Questioning order is infinitely constructive for the privileged, for people that order benefits. But of course they are the least likely to do so. That leaves it for those who order has forsaken. But after a certain point, for those that order has forsaken and has left to question it, all order becomes an enemy, life becomes meaningless and their questions become a threat to no one but themselves. This becomes a sort of order itself, created and supported by human error and subterfuge. It is unsettling to realize that you are not of the former group, though you've been a confident, straight "A" student your whole life, when you are in the middle of college.

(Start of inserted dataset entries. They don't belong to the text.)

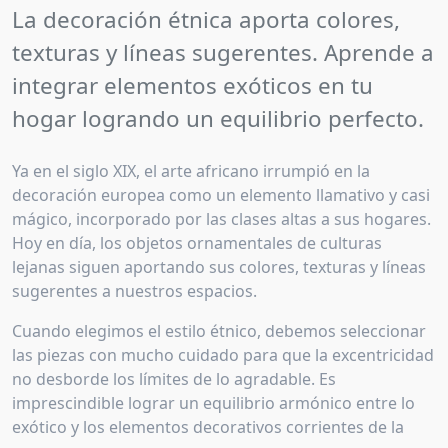
La decoración étnica aporta colores,
texturas y líneas sugerentes. Aprende a
integrar elementos exóticos en tu
hogar logrando un equilibrio perfecto.
Ya en el siglo XIX, el arte africano irrumpió en la
decoración europea como un elemento llamativo y casi
mágico, incorporado por las clases altas a sus hogares.
Hoy en día, los objetos ornamentales de culturas
lejanas siguen aportando sus colores, texturas y líneas
sugerentes a nuestros espacios.
Cuando elegimos el estilo étnico, debemos seleccionar
las piezas con mucho cuidado para que la excentricidad
no desborde los límites de lo agradable. Es
imprescindible lograr un equilibrio armónico entre lo
exótico y los elementos decorativos corrientes de la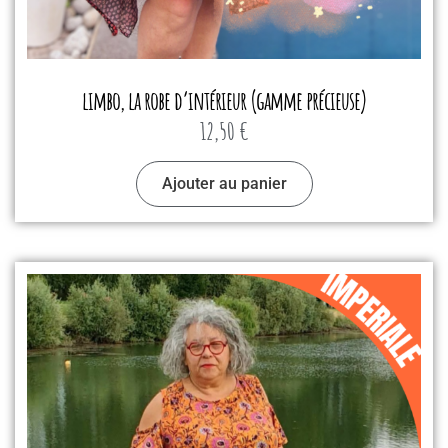
limbo, la robe d’intérieur (gamme précieuse)
12,50
€
Ajouter au panier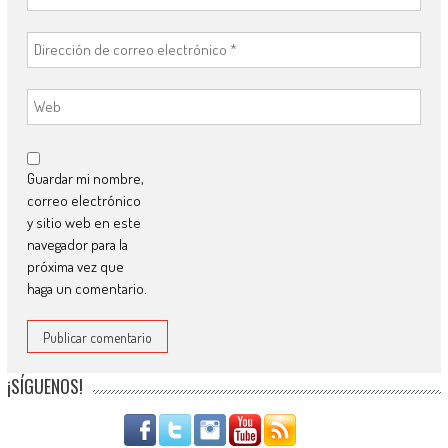
Guardar mi nombre,
correo electrónico
y sitio web en este
navegador para la
próxima vez que
haga un comentario.
¡SÍGUENOS!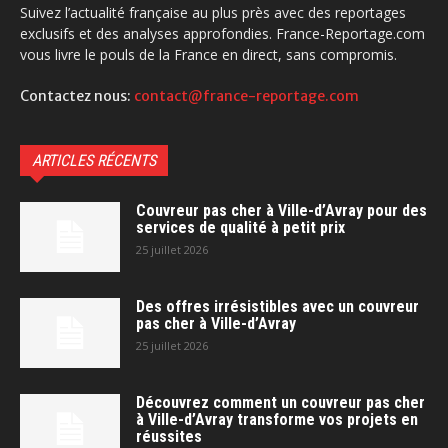
Suivez l’actualité française au plus près avec des reportages
exclusifs et des analyses approfondies. France-Reportage.com
vous livre le pouls de la France en direct, sans compromis.
Contactez nous:
contact@france-reportage.com
ARTICLES RÉCENTS
Couvreur pas cher à Ville-d’Avray pour des
services de qualité à petit prix
25 juillet 2026
Des offres irrésistibles avec un couvreur
pas cher à Ville-d’Avray
25 juillet 2026
Découvrez comment un couvreur pas cher
à Ville-d’Avray transforme vos projets en
réussites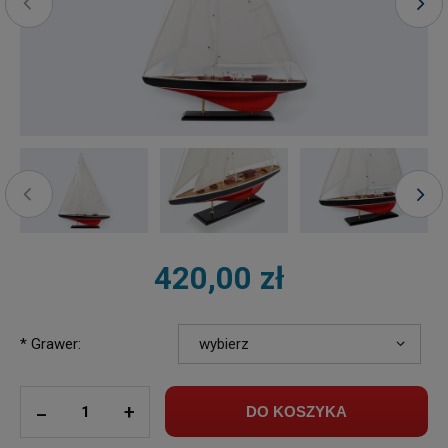
420,00 zł
*
Grawer:
ilość
_
+
DO KOSZYKA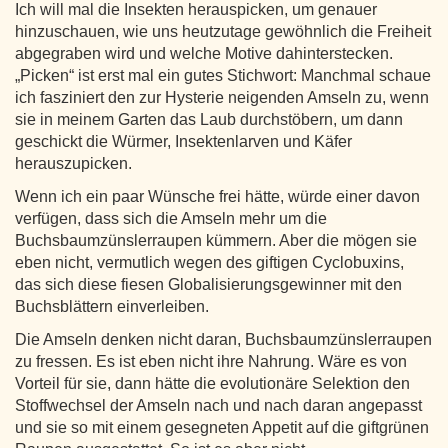
Ich will mal die Insekten herauspicken, um genauer
hinzuschauen, wie uns heutzutage gewöhnlich die Freiheit
abgegraben wird und welche Motive dahinterstecken.
„Picken“ ist erst mal ein gutes Stichwort: Manchmal schaue
ich fasziniert den zur Hysterie neigenden Amseln zu, wenn
sie in meinem Garten das Laub durchstöbern, um dann
geschickt die Würmer, Insektenlarven und Käfer
herauszupicken.
Wenn ich ein paar Wünsche frei hätte, würde einer davon
verfügen, dass sich die Amseln mehr um die
Buchsbaumzünslerraupen kümmern. Aber die mögen sie
eben nicht, vermutlich wegen des giftigen Cyclobuxins,
das sich diese fiesen Globalisierungsgewinner mit den
Buchsblättern einverleiben.
Die Amseln denken nicht daran, Buchsbaumzünslerraupen
zu fressen. Es ist eben nicht ihre Nahrung. Wäre es von
Vorteil für sie, dann hätte die evolutionäre Selektion den
Stoffwechsel der Amseln nach und nach daran angepasst
und sie so mit einem gesegneten Appetit auf die giftgrünen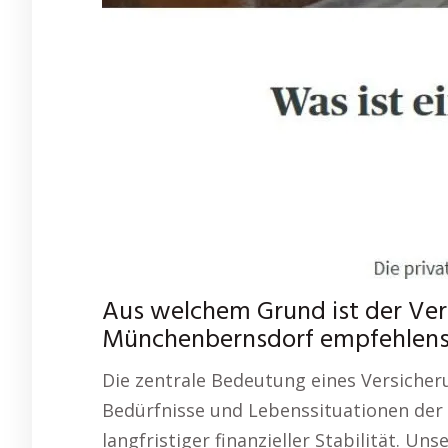
Aus welchem Grund ist der Ver
Münchenbernsdorf empfehlen
Die zentrale Bedeutung eines Versicheru
Bedürfnisse und Lebenssituationen der 
langfristiger finanzieller Stabilität. Unse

I have to believe that order can be good. I have to see it. When a library patron is scanning a shelf that I ensured was organized, when someone comes in for something and I know exactly where it is, when I can learn from my mistakes rather than feel like everything I do is a mistake, it helps me feel that I can earn my place as a positive aspect of a constructive order.

Obviously, I don't think the objective way that libraries are ordered is a way that people can be ordered because people are not objects and what is just for objects is not just for subjects. Order should contain justice because a belief in order requires a belief in justice. This belief in justice is apparent in religion, and so religion has been called "The opium of the masses," and "slave mentality," Marx and Nietzsche respectively, for it's support of unjust order through a belief in cosmic justice. But that's what's called "blaming the victim," in my book, and it's ridiculous to blame disenfranchised people who can empower themselves by believing in any greater order.

So as it turns out, not all minimum wage jobs are soul-crushing.



*You can be a patriarchal feminist. You probably are one if you think matriarchal societies and lesbians are all feminists. Chew on that now.